The polyethylene terephthalate master pellets (a) were dried under reduced pressure (3 Torr) at 180°C for 8 hours, and then the polyethylene terephthalate pellets (a) were fed to an extruder and melted at 285°C. The polymer was filtered through a stainless steel sintered filter medium (nominal filtration accuracy 10 μm particles 95% cut), extruded into a sheet from a die, and then contacted with a casting drum with a surface temperature of 30°C using an electrostatic casting method to cool and solidify, producing an unstretched film. This unstretched film was stretched 3.4 times in the longitudinal direction at 85°C. This uniaxially stretched film was stretched 4.2 times in the transverse direction at 95°C using a tenter and heat-treated at 220°C for 5 seconds to obtain the polyethylene terephthalate film No. 1 in Table 1. The polyethylene terephthalate master pellets (b) to (e) were fed to a process similar to that described above, with the exception of some adjustments to the conditions, to obtain the polyethylene terephthalate films No. 1 to 7 in Table 1.

(Example 1)
Polyethylene terephthalate film No. Using a Mayer bar, hard coat coating solution 1 was applied to one side of 4 so that the film thickness after drying was 2.0 μm, dried at 80°C for 1 minute, and then irradiated with ultraviolet light (integrated A hard coat layer was laminated with a light intensity of 200 mJ/cm2). Next, adhesive coating liquid 2 was applied to the surface of the polyethylene terephthalate film on the side on which the hard coat layer was not laminated so that the film thickness after drying was 10 μm, and dried at 120° C. for 1 minute to form a surface protection film. It was created.

Example 2
One side of the polyethylene terephthalate film No. 4 was coated with hard coat coating solution 1 using a Mayer bar so that the film thickness after drying was 2.0 μm, and then dried at 80 ° C for 1 minute, and then irradiated with ultraviolet light (integrated light amount 200 mJ / cm 2 ) to laminate a hard coat layer.
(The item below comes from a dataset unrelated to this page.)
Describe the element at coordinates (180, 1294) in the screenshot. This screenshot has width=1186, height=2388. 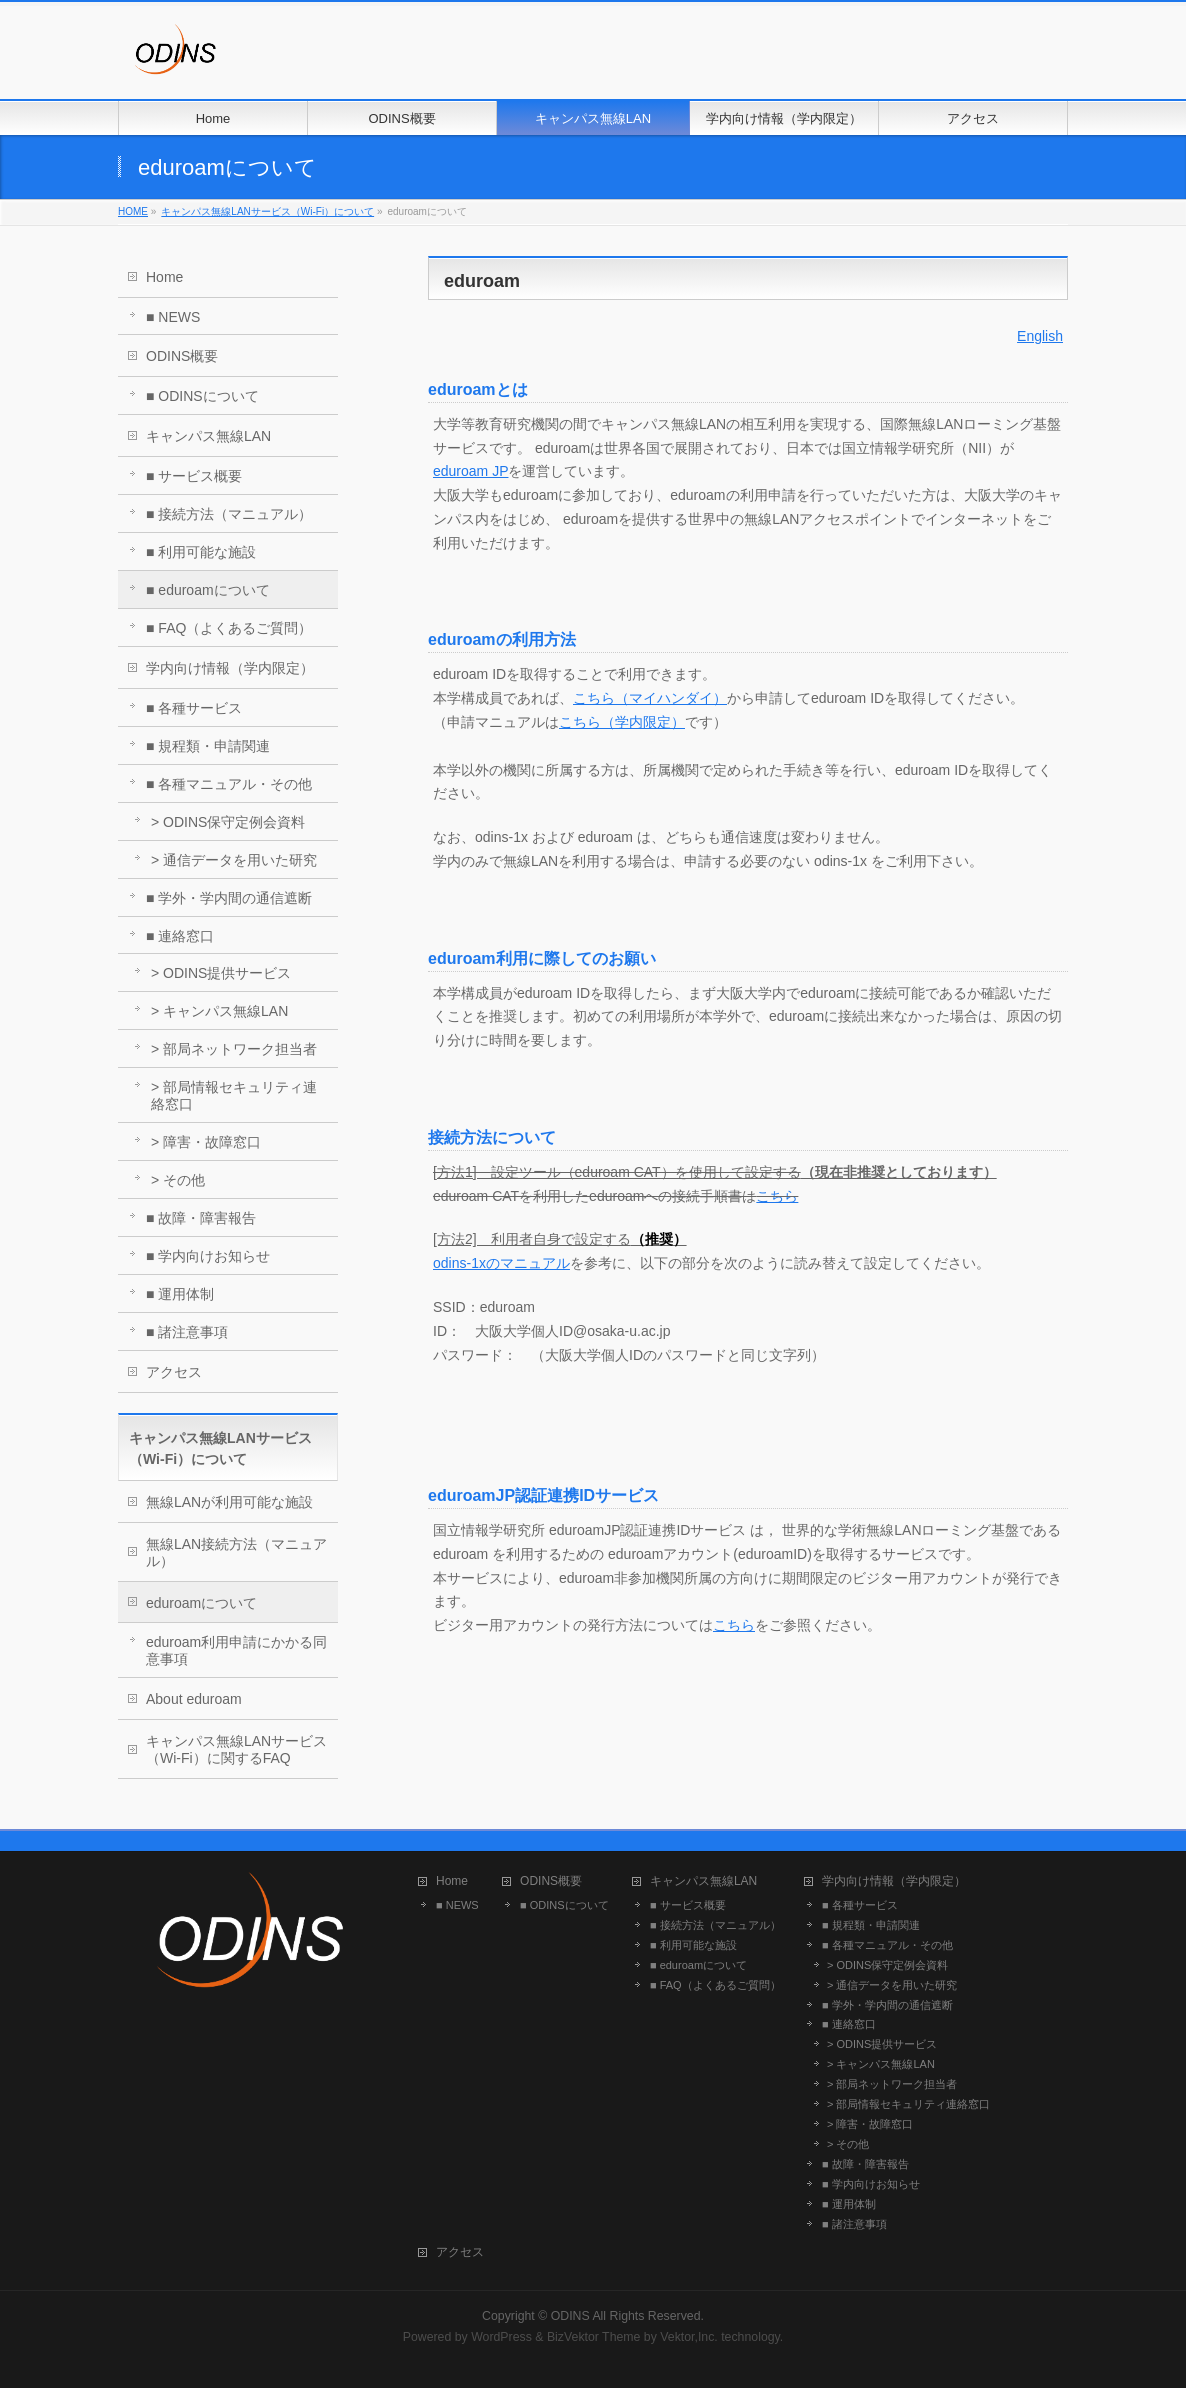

Next, the adhesive coating solution 3 was coated on the surface of the polyethylene terephthalate film on the side where the hard coat layer was not laminated so that the film thickness after drying was 10 μm, and then dried at 130 ° C for 1 minute to prepare a surface protection film.

(Examples 3-5, Comparative Examples 1-3)
A surface protection film was prepared in the same manner as in Example 1 under the conditions shown in Table 2.

The present invention makes it possible to provide a protective film for a folding display that is less likely to deform after the folding display is repeatedly folded, and is less likely to cause image distortion over time.

Claims (3)

a polyester film having an intrinsic viscosity of 0.73 to 1.0 dl/g and a total light transmittance of 87% or more, and an adhesive layer on one side of the polyester film;
The polyester film is a biaxially oriented polyethylene terephthalate film,
a hard coat layer having a thickness of 1 to 40 μm, a pencil hardness of H or more, and a total light transmittance of 87% or more is laminated on the side of the polyester film opposite to the side having the adhesive layer;
The adhesive layer is formed of an acrylic adhesive and has a thickness of 3 to 15 μm.
The hard coat layer is a surface protection film for foldable displays formed from acrylic resin. organic EL display,
A foldable display comprising : the surface protection film for a foldable display according to claim 1 , which is disposed on an upper part of an organic EL display . A mobile terminal device comprising the foldable display according to claim 2.